A story by the numbers: Review of 'The Rabbit Problem' by Emily Gravett
THE RABBIT PROBLEM
By Emily Gravett
Simon & Schuster. $17.99. Ages 6-9
Until now, the only funny things about Fibonacci numbers (0, 1, 1, 2, 3, 5, 8, 13 . . . ) has been their name. Enter Emily Gravett, who, with her well-honed funny bone, knows how to turn dull into droll. Arranged in the form of a calendar (complete with a hole so you can hang it ), "The Rabbit Problem" makes use of Fibonacci's original problem (two rabbits in a field multiplying at the rate of two offspring per month) and turns it into an abundantly clever lesson in overpopulation, economics, intergenerational attitudes and more.

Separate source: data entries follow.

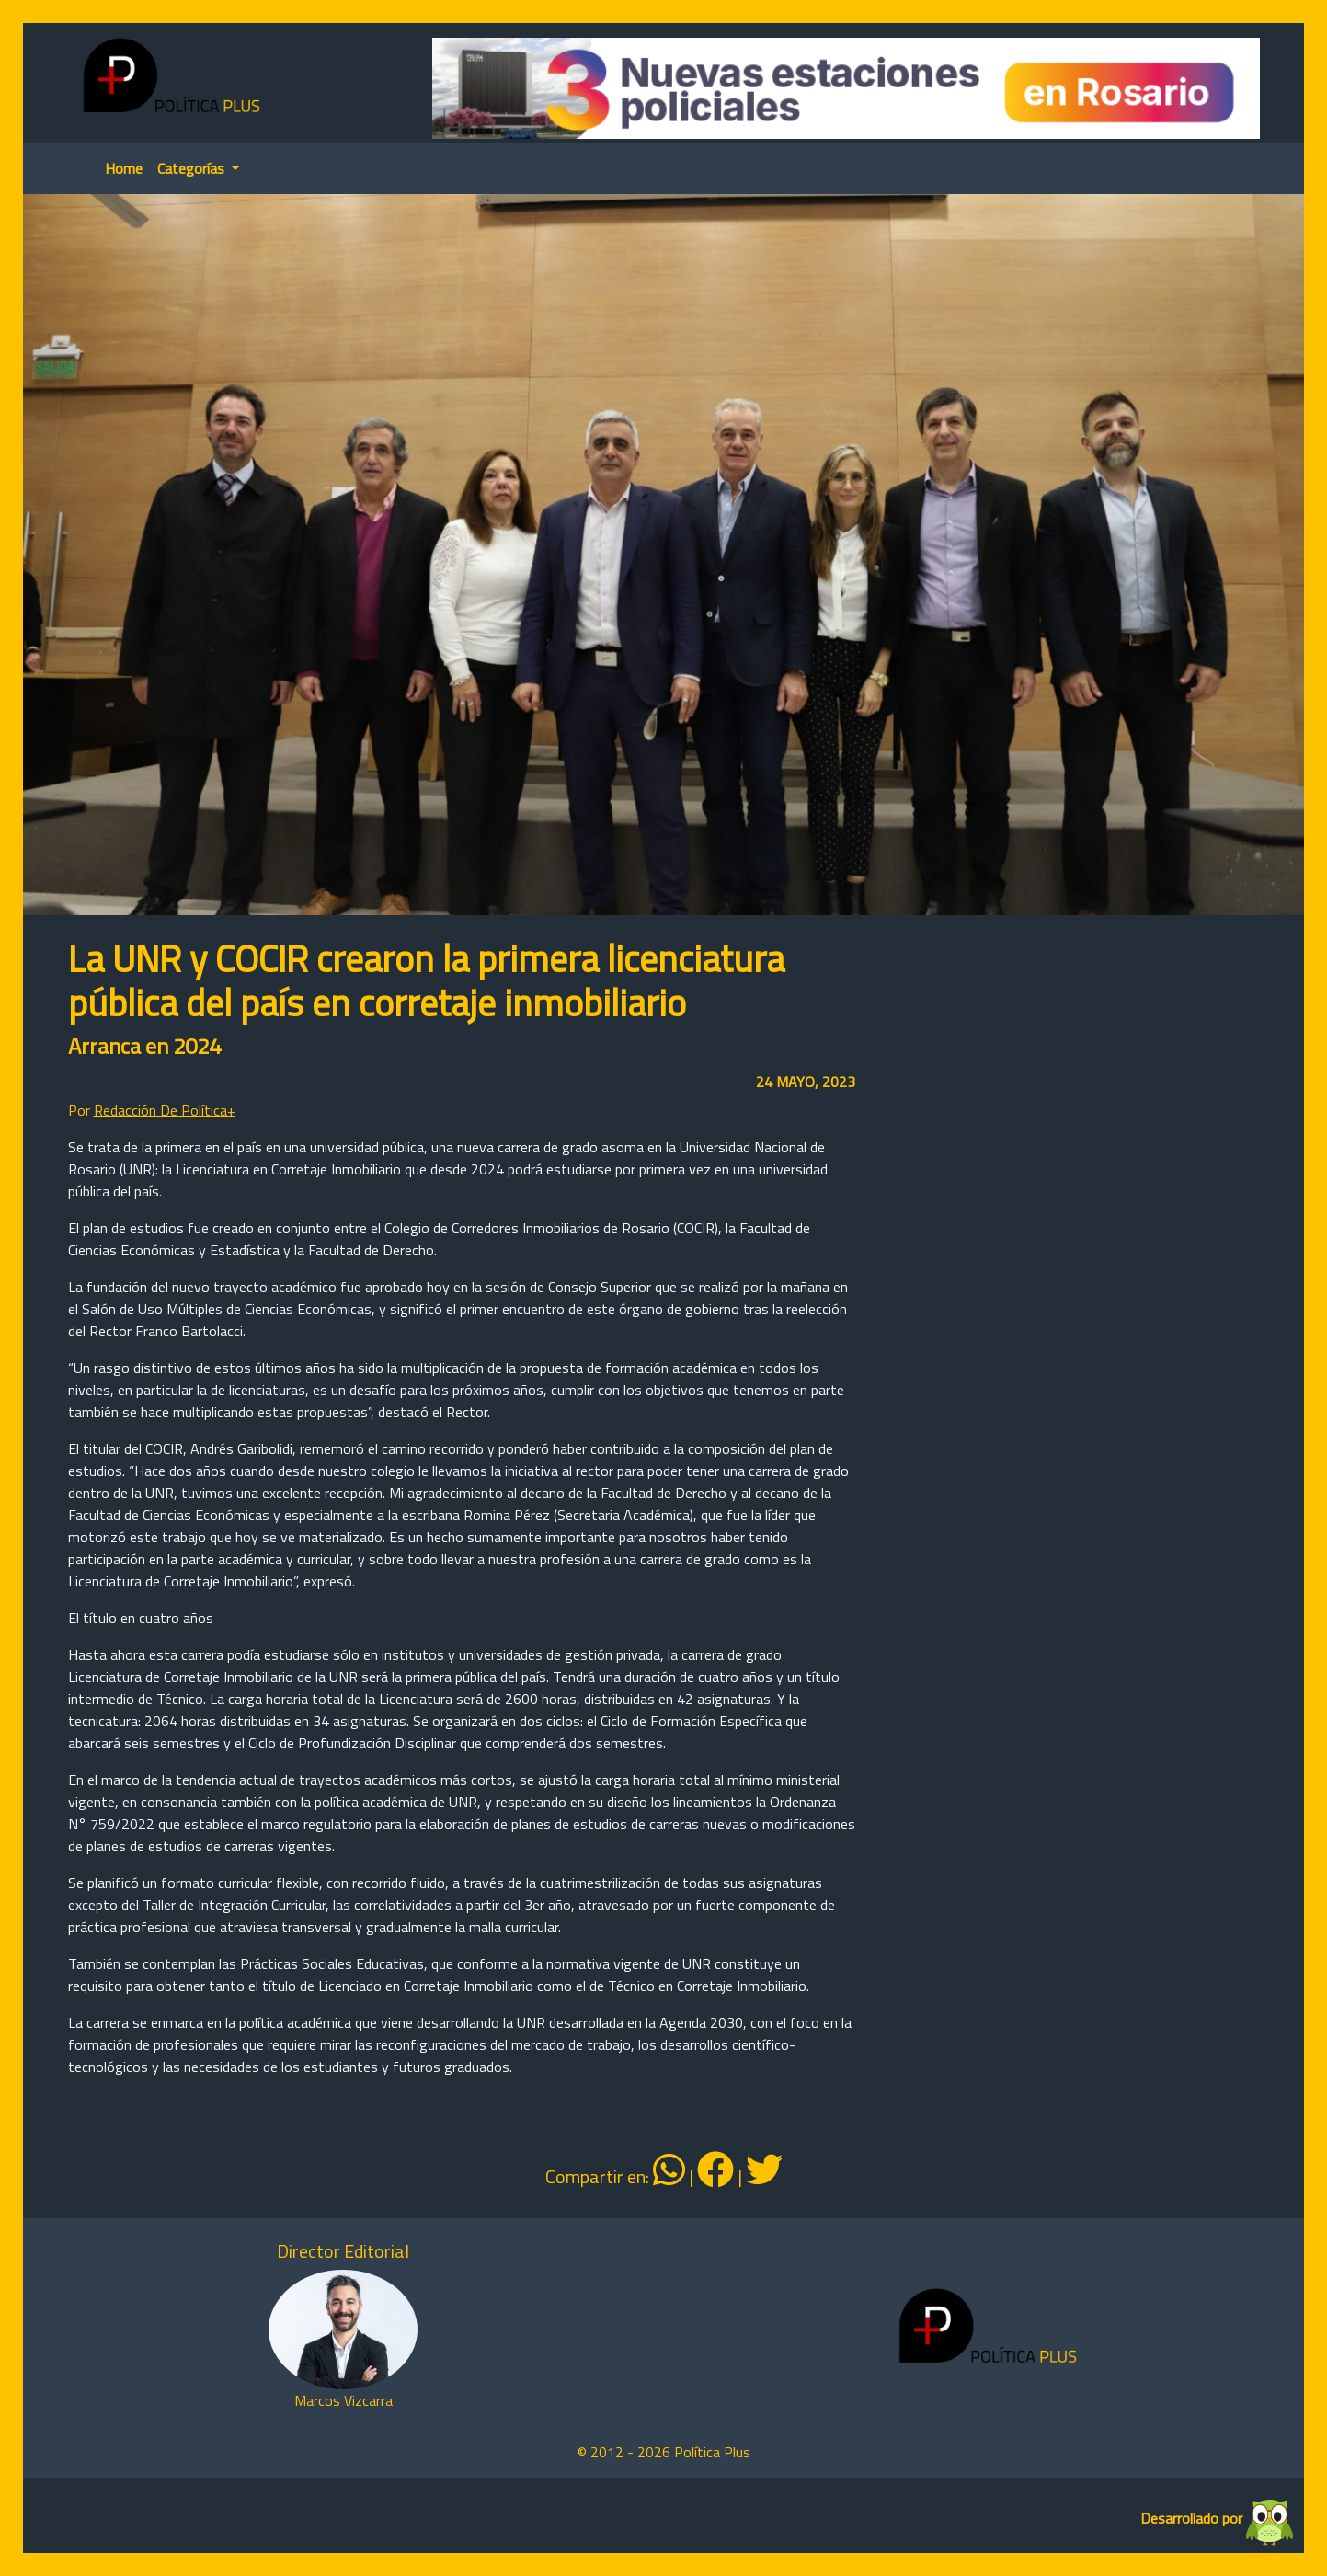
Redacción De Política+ (164, 1110)
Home (124, 168)
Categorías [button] (192, 168)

In February, a single chilly pair of rabbits attempts to knit a sweater ("k. = knit, p. = purl, uw. = untangle wool, gl. = good luck!"); March finds the proud parents filling out a scrapbook entitled "Bunny's First Month," and celebrating the arrival of Alfalfa and Angora; by May, they're issuing ration books to cope with the carrot shortage; and by September, they're consulting cookbooks for Mock Carrot recipes. October brings slimming exercises as the rabbits all attempt to fit into the field; November brings fence-to-fence fur; and December . . . well, prepare for a surprise when, at the end of the month, the little hoppers chew right through the page, leaving a bare white field of snow. Are they gone? Brace yourself for a bunny bonanza!